My Friend Susan

Last Wednesday, July 18, at 10:05 pm, my friend Susan De Wardt died in the presence of her devoted husband, John, and a hospice CNA.

Susan was diagnosed with peritoneal cancer the week after a 2015 poetry therapy intensive which she, Linda Barnes, and I co-facilitated.

Susan underwent several iterations of chemotherapy, was well enough to attend and present at Journal Conference 2016 a year after her diagnosis, was in remission for about a year, and then became ill again late last year. From November to April she fought valiantly. In May she let me know that she was stopping treatment and moving into end-of-life care.

I saw her for the last time in March, when I drove to Steamboat for a weekend with Susan and John. We played about fifty rounds of cribbage, attempted a large jigsaw puzzle (she stayed with it; I bailed), made art and had the same intimate and deep conversations we’ve had for 20+ years.

Susan was a complex woman with myriad talents, skills and gifts. One of my favorite ways to sum up her larger-than-life personality is that she was a poet and artist who put herself through engineering school as a belly dancer.

We met in Steamboat Springs in the late 1990s when I was invited to be the featured speaker at the Steamboat Writer’s Conference. I was presenting a Saturday workshop on journal writing. Susan plopped herself down next to me at the Friday night dinner and introduced herself. “What brings you here from Denver?” she asked. I told her I was there for the journal workshop. She didn’t realize I was teaching it and immediately launched into a 30-minute testimonial on the power of writing. She even quoted Journal to the Self to me. As dessert was served, she lamented that she had waited too long to sign up for the workshop and now it was filled and she couldn’t attend. I suggested that perhaps she could come as my guest. The expression on her face as the realization dawned on her that she had been speaking with the speaker was priceless. We laughed over that story for the next 20 years.

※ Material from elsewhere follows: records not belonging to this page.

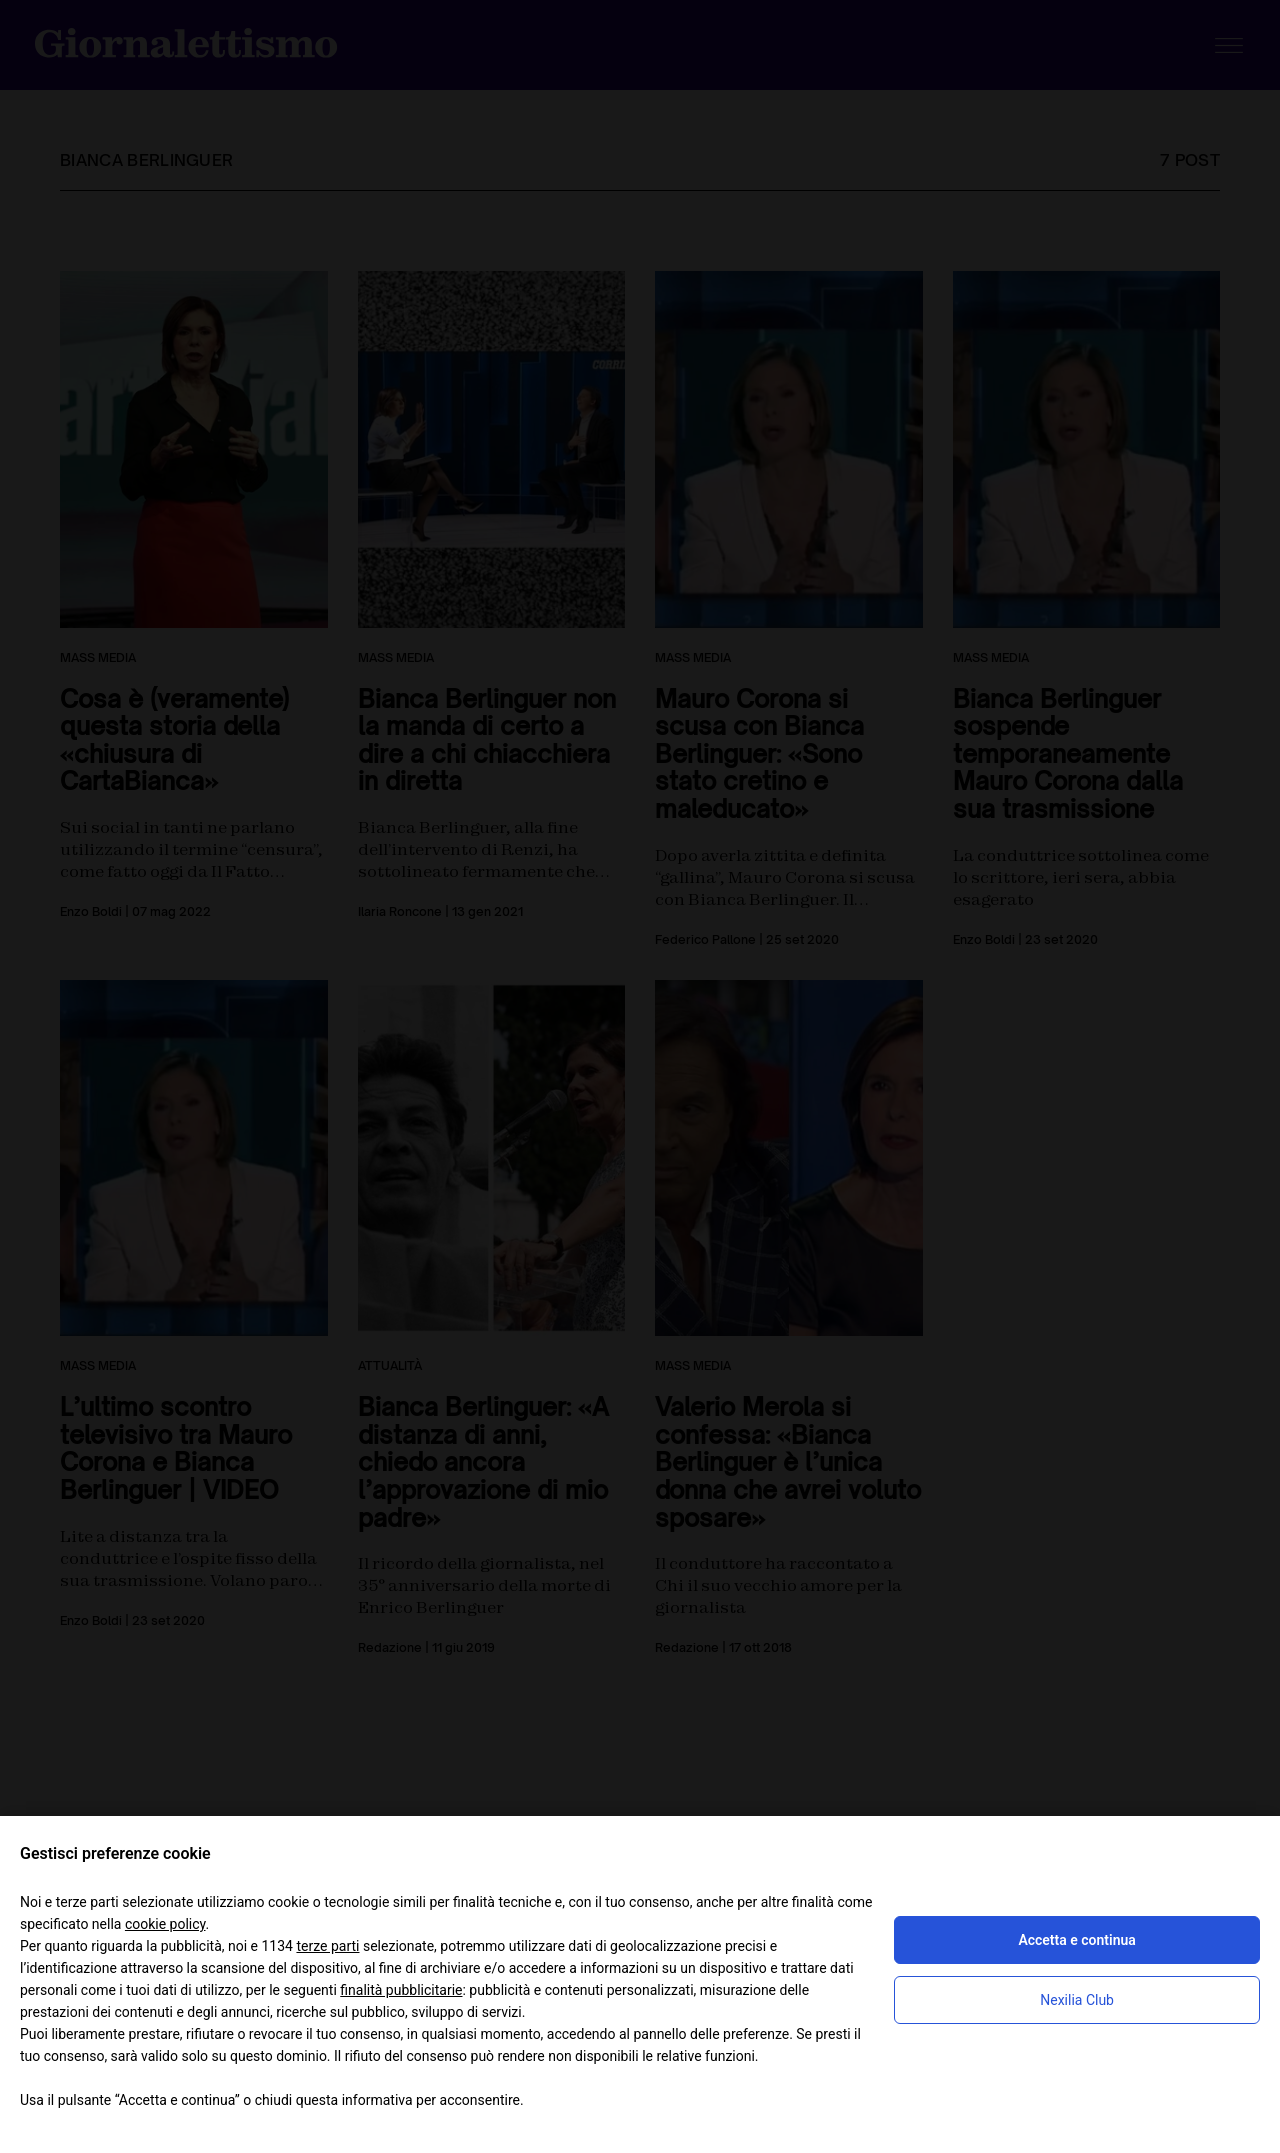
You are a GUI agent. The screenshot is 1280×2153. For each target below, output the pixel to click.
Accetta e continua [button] (1076, 1940)
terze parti (327, 1946)
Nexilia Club (1077, 2000)
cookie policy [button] (165, 1924)
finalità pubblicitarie (401, 1990)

Shortly after that experience she took the Journal to the Self instructor certification training and became one of our most successful teachers. She taught too-many-to-count classes in Steamboat and became well-known as the local “journal lady.” In 2003 she began poetry therapy training with me and after credentialing went on to became a devoted member of the board of directors of the International Federation for Biblio/Poetry Therapy, where she served as credentials chair for six years and president for four more. Her contributions to the standards-based practice of poetry therapy credentialing cannot be overstated.

Her contributions to my life can also not be overstated. She was/is a powerful advocate, a devoted friend, a smart and savvy advisor, an outstanding coach, a brilliant artist and writer, a highly regarded member of the Therapeutic Writing Institute faculty, a rampantly creative fabric and craft artist, a visual journaler, a strong voice for feminism and self-actualization, a global peacemaker and a beautiful soul and spirit. She will be deeply missed.

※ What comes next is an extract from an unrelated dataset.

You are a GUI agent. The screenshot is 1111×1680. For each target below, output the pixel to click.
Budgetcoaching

Susan died at 10:05 pm on Wednesday. At 6:00 am Thursday, her daughter went into labor–two weeks early–with Susan’s first grandchild. (Mother and baby had a healthy birth!) I have always thought of the hours immediately after death and the hours immediately before birth as the “Betweens,” a liminal space not unlike the Buddhist concept of bardo where the membrane between the worlds is most palpable and permeable, and the soul can travel between them. I love the idea that Susan and her grandson might have crossed paths in the Betweens, and Susan was able to meet him and download a lifetime of wisdom and love and courage to him as he prepared to enter the world as the first in a new generation. I hope he has memories of her.

Godspeed on your journey, Susan, fueled by the love and prayers of thousands of people all over the world who love you and miss you dearly. You will live within us forever.